All three states have both legal recreational marijuana and a popular craft beer culture.

“With all three of these states now having fully implemented a marijuana retail infrastructure, the underperformance of beer in these markets has worsened over the course of 2016,” according to the report.

Beer volumes sold in the three states are down more than 2 percent and trailing the overall U.S. beer market.

The big domestic brewers have taken the biggest hits, with Anheuser Bush and Miller-Coors experiencing sales drops of 4.4 percent of their “premium” domestic brands, like Bud Light and Coors Light, and drops of 2.4 percent of their “economy” brands as well, the report said.

Craft beer sales in the three states have fared better, but also have taken a hit. Craft beer sales have continued to grow in Oregon and Washington but at a slower pace. In Colorado, they’ve dropped outright.

Denver beer sales have taken the biggest drop according to report; they’re down 6.4 percent. According to a recent story in The Denver Post, there are more than 150 recreational marijuana shops in the city of Denver — dozens more in the Denver metro area.

Nationally, there’s some evidence that legal pot may be impacting the alcohol industry as a whole. A survey conducted last July found that marijuana users spent about $640 a year on pot, while alcohol users spent about $645 a year on booze. It doesn’t automatically follow that pot users in Colorado, Oregon and Washington moved some of their booze spending over the marijuana when pot became legal — it could be they just started buying pot while not cutting back on booze — but it’s not unreasonable to assume that many did so.

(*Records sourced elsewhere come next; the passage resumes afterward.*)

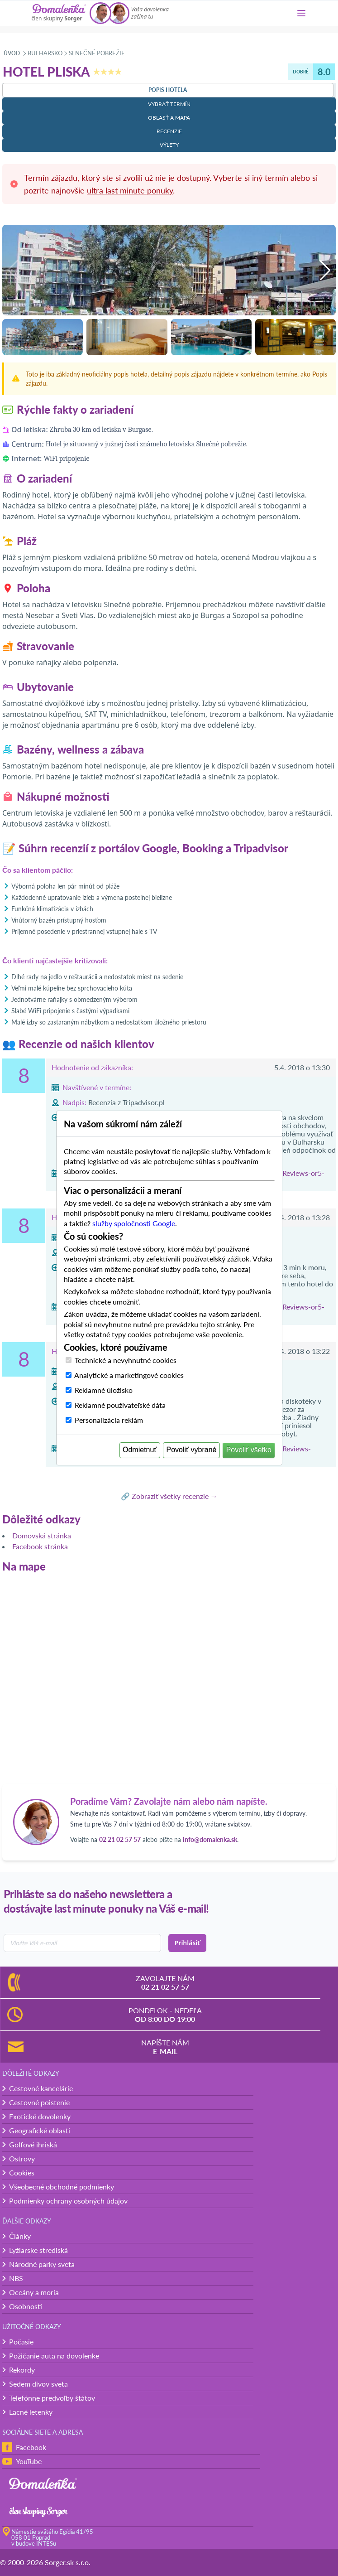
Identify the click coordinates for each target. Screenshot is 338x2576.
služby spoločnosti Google (133, 1223)
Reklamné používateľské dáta (120, 1405)
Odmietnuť (140, 1450)
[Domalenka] (59, 13)
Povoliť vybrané (192, 1450)
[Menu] (301, 13)
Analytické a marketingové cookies (129, 1375)
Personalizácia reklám (109, 1420)
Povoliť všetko (248, 1450)
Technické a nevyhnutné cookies (125, 1360)
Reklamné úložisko (104, 1390)
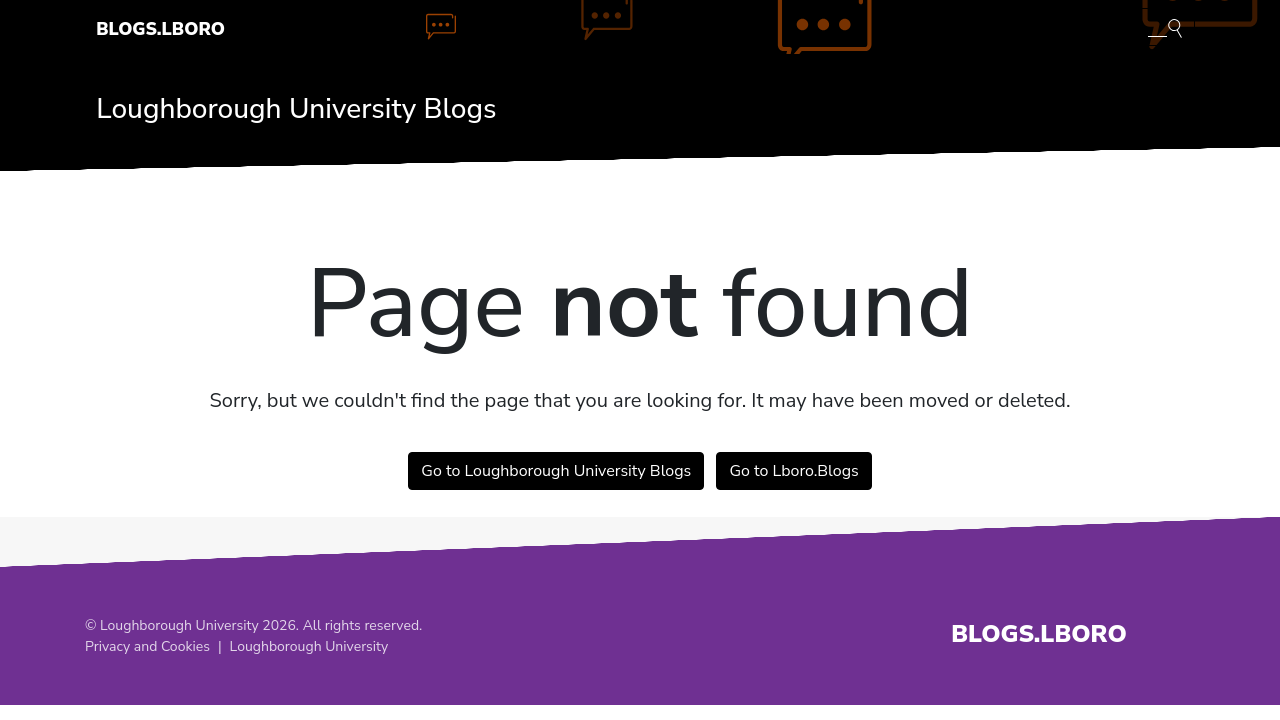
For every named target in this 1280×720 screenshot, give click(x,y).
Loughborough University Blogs (296, 109)
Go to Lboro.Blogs (793, 471)
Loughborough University (309, 646)
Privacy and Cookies (147, 646)
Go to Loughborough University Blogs (556, 471)
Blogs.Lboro (160, 29)
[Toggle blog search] (1165, 27)
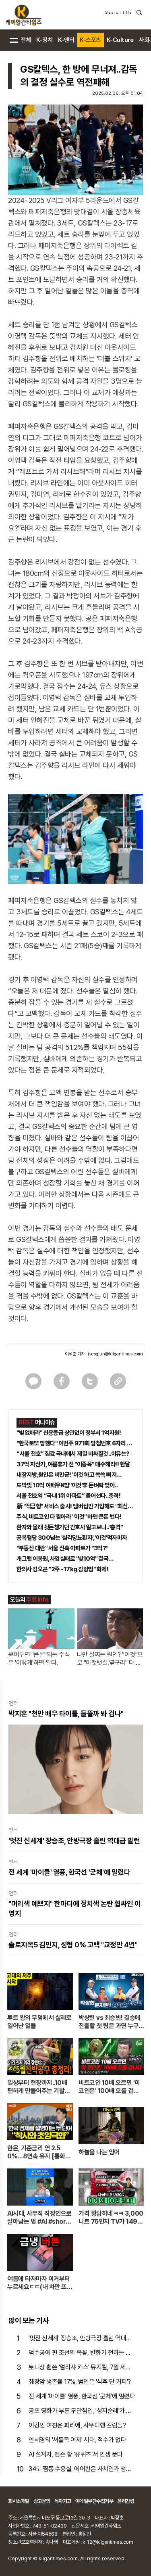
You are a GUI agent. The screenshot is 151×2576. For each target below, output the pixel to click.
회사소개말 (18, 2501)
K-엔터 (66, 40)
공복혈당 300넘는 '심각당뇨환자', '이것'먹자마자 (72, 1537)
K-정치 (44, 40)
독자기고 (62, 2501)
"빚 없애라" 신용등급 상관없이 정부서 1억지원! (69, 1432)
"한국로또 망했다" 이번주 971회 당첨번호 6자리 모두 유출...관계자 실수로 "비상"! (75, 1443)
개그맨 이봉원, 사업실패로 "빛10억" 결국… (65, 1558)
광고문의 (41, 2501)
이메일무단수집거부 (94, 2501)
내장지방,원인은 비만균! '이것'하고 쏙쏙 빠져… (69, 1474)
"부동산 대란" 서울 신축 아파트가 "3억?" (62, 1548)
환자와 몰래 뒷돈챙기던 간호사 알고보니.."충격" (70, 1527)
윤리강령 (125, 2501)
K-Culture (120, 40)
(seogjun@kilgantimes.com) (115, 1354)
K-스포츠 (90, 40)
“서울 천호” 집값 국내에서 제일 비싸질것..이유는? (73, 1453)
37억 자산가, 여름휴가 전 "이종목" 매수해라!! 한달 (73, 1464)
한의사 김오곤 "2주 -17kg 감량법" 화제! (62, 1569)
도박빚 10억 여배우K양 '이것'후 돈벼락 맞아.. (67, 1485)
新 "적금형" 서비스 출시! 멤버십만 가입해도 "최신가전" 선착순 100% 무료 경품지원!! (75, 1506)
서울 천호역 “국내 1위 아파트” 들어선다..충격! (68, 1495)
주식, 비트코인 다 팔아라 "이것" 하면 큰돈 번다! (69, 1516)
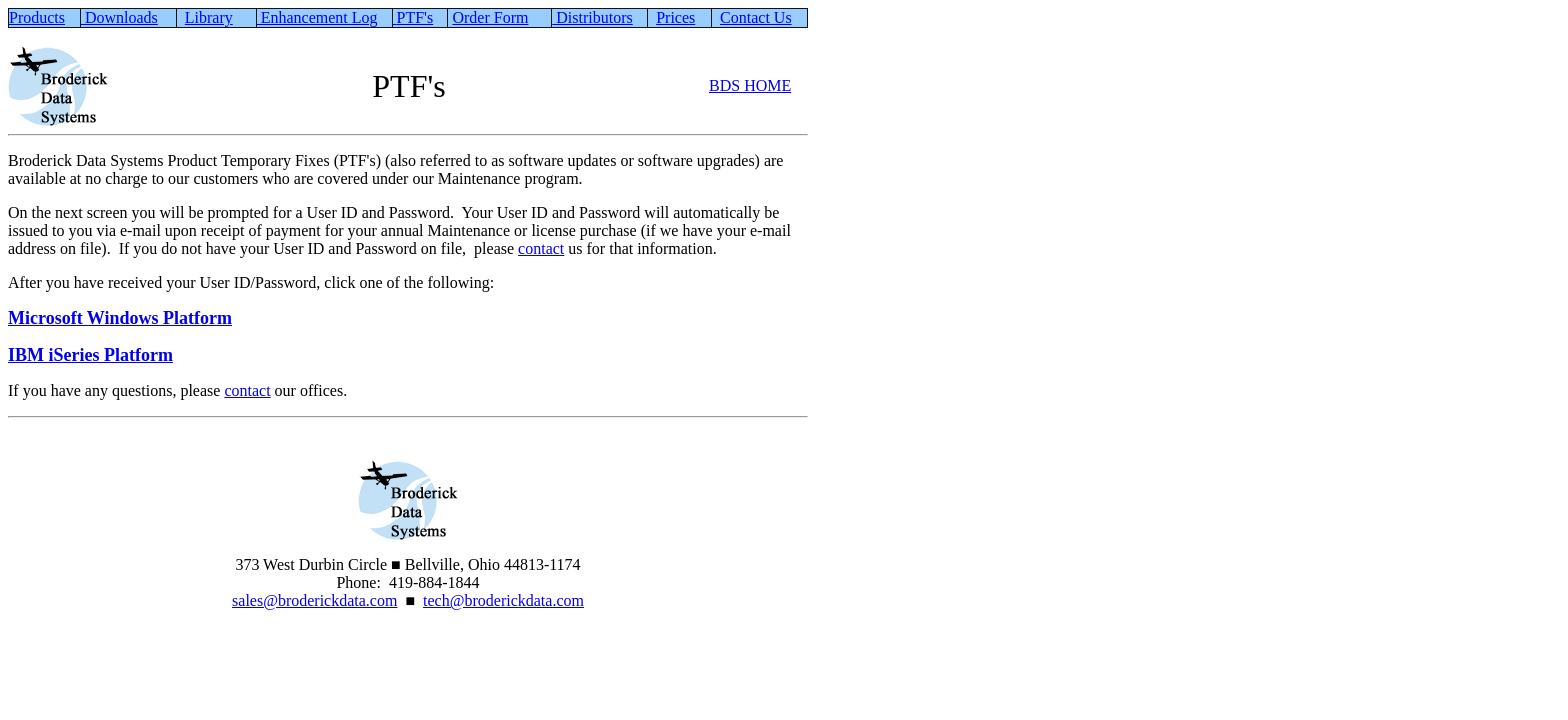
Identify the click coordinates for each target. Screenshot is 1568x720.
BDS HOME (750, 85)
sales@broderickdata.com (314, 600)
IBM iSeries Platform (90, 355)
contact (541, 248)
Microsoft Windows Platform (120, 318)
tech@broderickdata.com (503, 600)
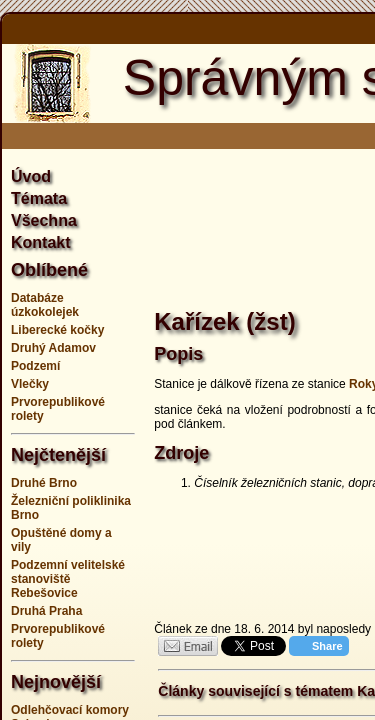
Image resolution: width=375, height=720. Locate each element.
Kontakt (41, 242)
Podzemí (35, 366)
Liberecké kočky (57, 330)
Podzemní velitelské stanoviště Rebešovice (68, 579)
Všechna (44, 220)
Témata (39, 198)
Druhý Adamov (53, 348)
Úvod (31, 176)
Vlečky (30, 384)
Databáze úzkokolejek (45, 305)
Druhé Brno (44, 483)
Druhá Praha (46, 611)
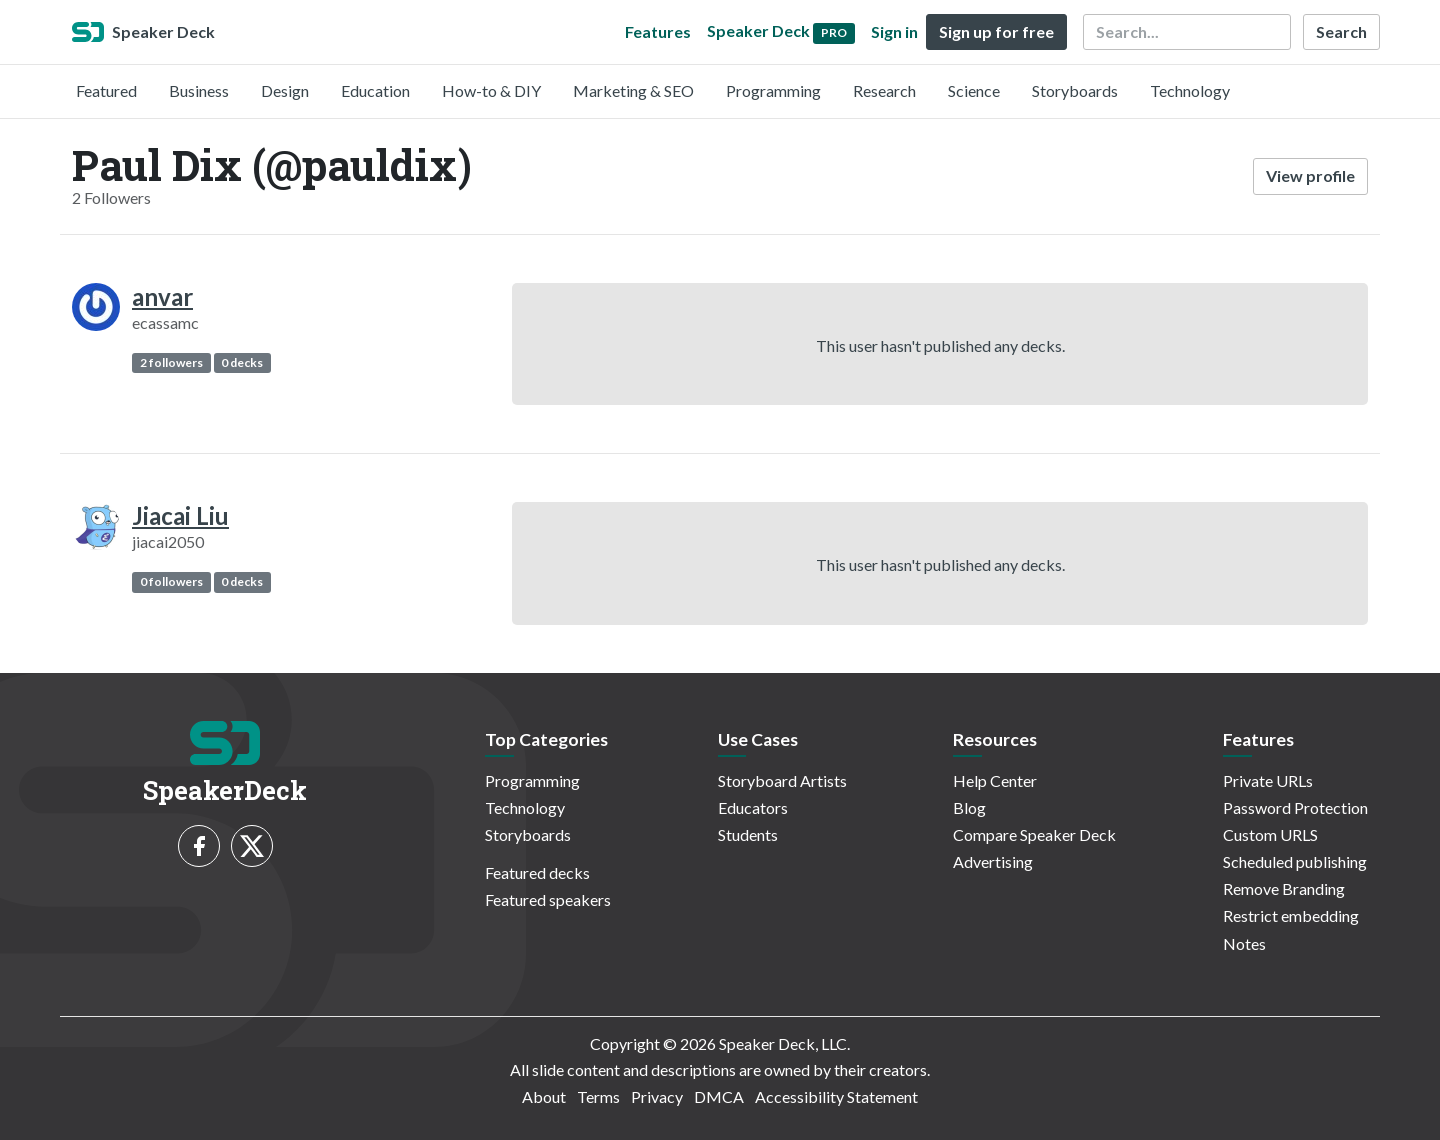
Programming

On the other hand, the same study found that coffee users spent more on their substance — $1,000 annually — than either marijuana or alcohol buyers spent on theirs. Chances are legal pot isn’t cutting into coffee consumption.

Both studies focused on sales data and neither directly asked consumers if they were inhaling more and imbibing less — and if so why.

Just guessing, but chances are people who smoke pot do drink less booze, if for no other reason than unless you are a serious substance abuser there are only so many hours a month you can devote to being buzzed, and there isn’t much mental synergy to be had in consuming booze and pot together.

Then there are a substantial number of people who will choose pot over booze for reasons like it doesn’t beat them up as much physically, doesn’t leave them as hung over and reduces the chances of them getting in a fight. It really is the safer drug, and most people who use it don’t need a peer-reviewed study to tell them.

So is there any truth to the belief that big alcohol was behind marijuana prohibition and the war on drugs? It’s true that some booze interests have contributed to anti-legalization efforts, most notably in Arizona, but if marijuana prohibition was an alcohol industry plot, it was one of the most spectacularly bad decisions in business history.

When the feds outlawed marijuana in 1937, there were about 100,000 pot users in the county. Today, after 70 years of war on pot, there are about 25 million. And the great surge in marijuana occurred in the ’60s, when marijuana became an iconic part of rebellion and the counter-culture. If it hadn’t been forbidden, that wouldn’t have happened.